◆ EXERCISE GOAL: Only the lines from the top of the records below through the line containing "en exceso, lo" should be printed, exactly and without pictures.

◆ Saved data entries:
------------------------------------

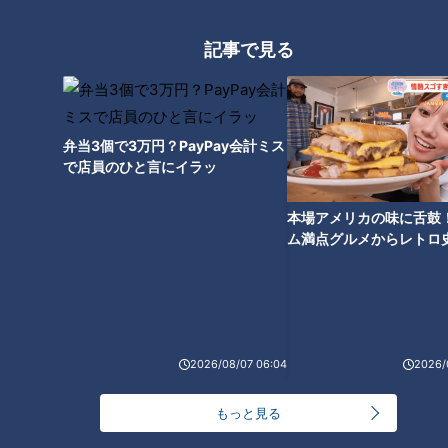
記事で見る
弁当3個で3万円？PayPay会計ミス
「いわしのかば焼き・玉ねぎの
「春キャベツとにらの担々(タン
で店員のひと言にイラッ
和風マリネ」の作り方【キユー
タン)蒸し」の作り方【キユーピ
ピー３分クッキング】
ー３分クッキング】
本場アメリカの味に舌鼓
ム満点グルメからレトロ
で！愛知・東海市の感動
選
「豚こま肉とアボカドのBBQエ
「絹さやと鶏ささ身のわさびマ
2026/08/07 06:04
2026/
ッグチーズ」の作り方【キユー
ヨあえ」の作り方【キユーピー
ピー３分クッキング】
３分クッキング】
もっと見る
タグ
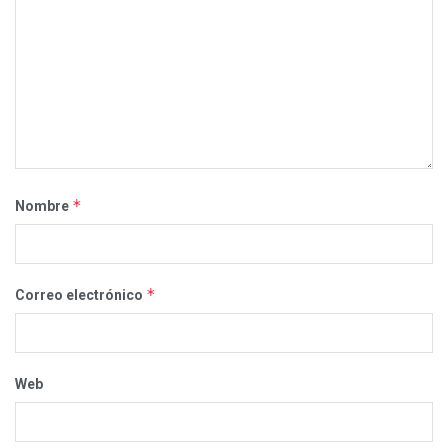
*
Nombre
*
Correo electrónico
Web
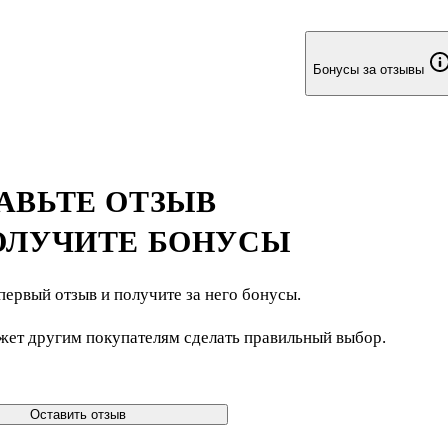
Бонусы за отзывы
АВЬТЕ ОТЗЫВ
ОЛУЧИТЕ БОНУСЫ
первый отзыв и получите за него бонусы.
жет другим покупателям сделать правильный выбор.
Оставить отзыв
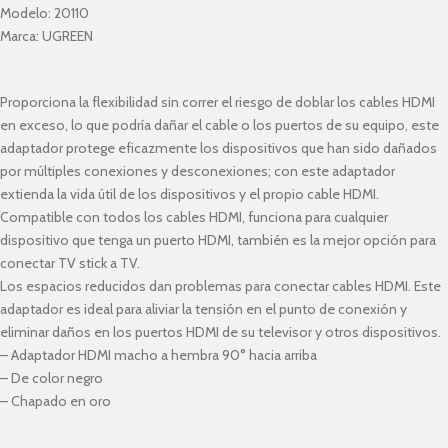
Modelo:
20110
Marca:
UGREEN
Proporciona la flexibilidad sin correr el riesgo de doblar los cables HDMI
en exceso, lo que podría dañar el cable o los puertos de su equipo, este
adaptador protege eficazmente los dispositivos que han sido dañados
por múltiples conexiones y desconexiones; con este adaptador
extienda la vida útil de los dispositivos y el propio cable HDMI.
Compatible con todos los cables HDMI, funciona para cualquier
dispositivo que tenga un puerto HDMI, también es la mejor opción para
conectar TV stick a TV.
Los espacios reducidos dan problemas para conectar cables HDMI. Este
adaptador es ideal para aliviar la tensión en el punto de conexión y
eliminar daños en los puertos HDMI de su televisor y otros dispositivos.
– Adaptador HDMI macho a hembra 90° hacia arriba
– De color negro
– Chapado en oro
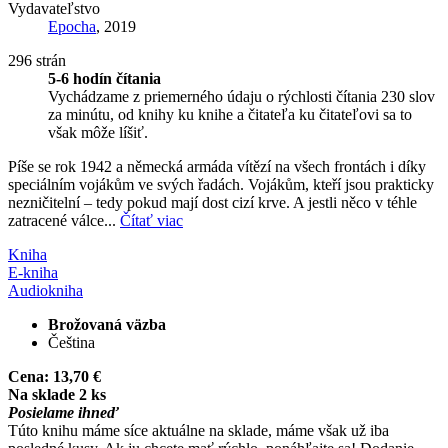
Vydavateľstvo
Epocha
, 2019
296 strán
5-6 hodín čítania
Vychádzame z priemerného údaju o rýchlosti čítania 230 slov
za minútu, od knihy ku knihe a čitateľa ku čitateľovi sa to
však môže líšiť.
Píše se rok 1942 a německá armáda vítězí na všech frontách i díky
speciálním vojákům ve svých řadách. Vojákům, kteří jsou prakticky
nezničitelní – tedy pokud mají dost cizí krve. A jestli něco v téhle
zatracené válce...
Čítať viac
Kniha
E-kniha
Audiokniha
Brožovaná väzba
Čeština
Cena:
13,70 €
Na sklade 2 ks
Posielame ihneď
Túto knihu máme síce aktuálne na sklade, máme však už iba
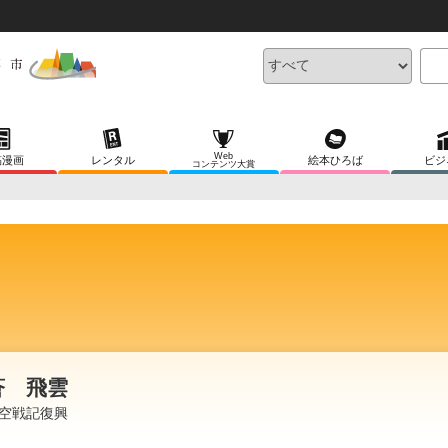
Web
稿漫画
レンタル
絵本ひろば
ビジ
コンテンツ大賞
蒼 飛雲
空戦記復興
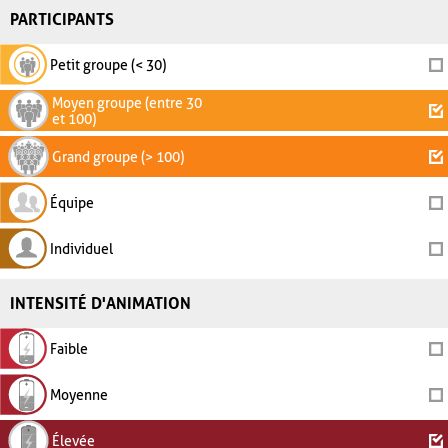
PARTICIPANTS
Petit groupe (< 30)
Moyen groupe (entre 30
et 100)
Grand groupe (> 100)
Équipe
Individuel
INTENSITÉ D'ANIMATION
Faible
Moyenne
Élevée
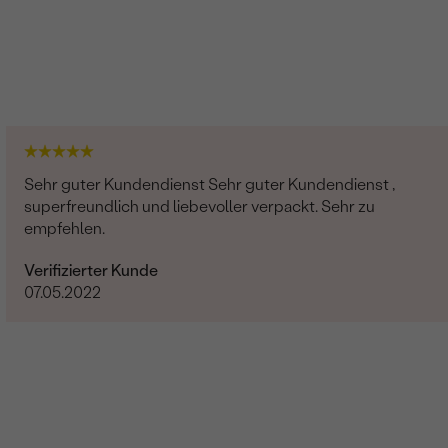
Sehr guter Kundendienst Sehr guter Kundendienst ,
superfreundlich und liebevoller verpackt. Sehr zu
empfehlen.
Verifizierter Kunde
07.05.2022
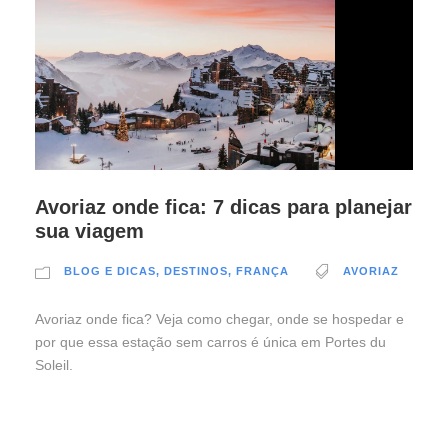
Avoriaz onde fica: 7 dicas para planejar
sua viagem
BLOG E DICAS
,
DESTINOS
,
FRANÇA
AVORIAZ
Avoriaz onde fica? Veja como chegar, onde se hospedar e
por que essa estação sem carros é única em Portes du
Soleil.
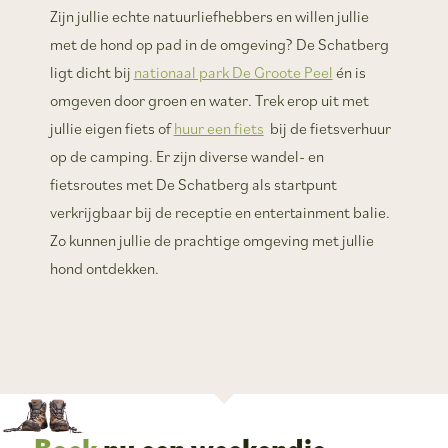
Zijn jullie echte natuurliefhebbers en willen jullie
met de hond op pad in de omgeving? De Schatberg
ligt dicht bij
nationaal park De Groote Peel
én is
omgeven door groen en water. Trek erop uit met
jullie eigen fiets of
huur een fiets
bij de fietsverhuur
op de camping. Er zijn diverse wandel- en
fietsroutes met De Schatberg als startpunt
verkrijgbaar bij de receptie en entertainment balie.
Zo kunnen jullie de prachtige omgeving met jullie
hond ontdekken.
Boek
nu een weekendje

------------------------------------

◆ RESULT FOR THIS TASK:
記事で見る
弁当3個で3万円？PayPay会計ミス
「いわしのかば焼き・玉ねぎの
「春キャベツとにらの担々(タン
で店員のひと言にイラッ
和風マリネ」の作り方【キユー
タン)蒸し」の作り方【キユーピ
ピー３分クッキング】
ー３分クッキング】
本場アメリカの味に舌鼓
ム満点グルメからレトロ
で！愛知・東海市の感動
選
「豚こま肉とアボカドのBBQエ
「絹さやと鶏ささ身のわさびマ
2026/08/07 06:04
2026/
ッグチーズ」の作り方【キユー
ヨあえ」の作り方【キユーピー
ピー３分クッキング】
３分クッキング】
もっと見る
タグ
*
Nombre
*
Correo electrónico
Web
Бонусы за отзывы
АВЬТЕ ОТЗЫВ
ОЛУЧИТЕ БОНУСЫ
первый отзыв и получите за него бонусы.
жет другим покупателям сделать правильный выбор.
Оставить отзыв
Modelo:
20110
Marca:
UGREEN
Proporciona la flexibilidad sin correr el riesgo de doblar los cables HDMI
en exceso, lo que podría dañar el cable o los puertos de su equipo, este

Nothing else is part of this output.